Intervention de Sophie Joissains

Réunion du 21 mars 2018 à 14h30
Protection des données personnelles — Article 14

Photo de Sophie JoissainsSophie Joissains :

La commission des lois a estimé que les garanties apportées par l’Assemblée nationale en ce qui concerne les décisions prises par l’administration sur le fondement d’algorithmes n’étaient pas suffisantes.

Sans méconnaître les bénéfices liés à l’usage d’algorithmes par l’administration, la commission a entendu prévenir un triple risque.

D’abord, une décision automatisée risque d’être aveugle à des circonstances de l’espèce qui mériteraient d’être prises en compte, parce que l’algorithme n’a pas été programmé pour en tenir compte.

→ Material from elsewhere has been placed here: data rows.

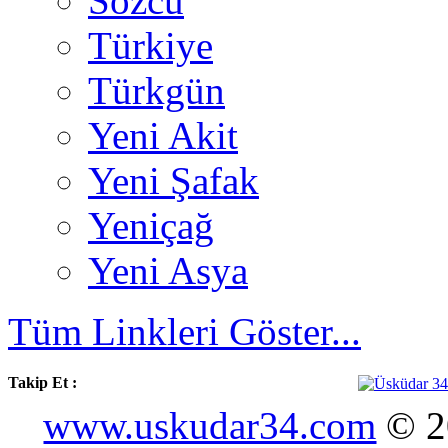
Sözcü
Türkiye
Türkgün
Yeni Akit
Yeni Şafak
Yeniçağ
Yeni Asya
Tüm Linkleri Göster...
Takip Et :
www.uskudar34.com
© 20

Le recours aux algorithmes doit donc être réservé à des cas n’appelant aucun pouvoir d’appréciation.

Le deuxième risque lié à l’essor de l’intelligence artificielle est que des décisions administratives individuelles soient prises sans que personne ne sache suivant quels critères, l’algorithme ayant déterminé lui-même les critères à appliquer et leur pondération ; c’est ce qu’on appelle le phénomène des « boîtes noires ».

Enfin, il faut éviter que la programmation des algorithmes destinés à prendre des décisions individuelles n’aboutisse à contourner les règles de fond et de forme encadrant l’exercice du pouvoir réglementaire.

Ainsi, dans la procédure dite « Admission post-bac », ou APB, les candidatures des lycéens aux licences universitaires étaient classées suivant des critères reposant sur une base légale fragile, n’ayant jamais été explicités dans un texte réglementaire et qui n’étaient pas même rendus publics.

Comme l’a dit M. le secrétaire d’État, on ne saurait accepter que l’administration se défausse ainsi de ses responsabilités sur la machine, en jouant de la complexité technique et de la réputation d’infaillibilité des automates pour masquer ses propres choix.

La commission des lois a donc choisi de n’autoriser les décisions administratives individuelles prises sur le fondement d’un traitement automatisé de données personnelles que lorsque ce traitement a pour objet d’appliquer strictement des dispositions légales ou réglementaires à des faits dont la matérialité et la qualification juridique ont été établies sur un autre fondement que celui d’un traitement automatisé.

Cela rend inutile la précision apportée par l’Assemblée nationale selon laquelle « le responsable de traitement s’assure de la maîtrise du traitement algorithmique et de ses évolutions afin de pouvoir expliquer, en détail et sous une forme intelligible, à la personne concernée la manière dont le traitement a été mis en œuvre à son égard ».

D’une part, en effet, l’algorithme ne pourra pas évoluer : programmé pour appliquer strictement le droit, il ne sera pas une « boîte noire ». C’est là l’une de nos exigences principales.

D’autre part, le code des relations entre le public et l’administration garantit déjà à tout administré la possibilité de se voir communiquer les règles et les principales caractéristiques de mise en œuvre d’un algorithme lorsque celui-ci a servi à prendre une décision à son égard. L’examen d’autres amendements nous conduira à reparler de cette question.

Enfin, contrairement à ce que fait valoir le Gouvernement dans l’objet de son amendement, il paraît tout à fait nécessaire d’inscrire dans la loi que l’algorithme doit avoir pour objet d’appliquer strictement des dispositions légales ou réglementaires. Il existe en effet toutes sortes de décisions administratives individuelles dont le sens n’est pas déterminé par le cadre législatif ou réglementaire : celles pour lesquelles l’administration dispose d’un pouvoir d’appréciation. Or nous refusons absolument que de telles décisions soient prises sur le fondement d’un algorithme – ce qui reviendrait d’ailleurs pour l’administration à renoncer à son pouvoir d’appréciation au cas par cas…

Pour ces raisons, la commission est défavorable à l’amendement.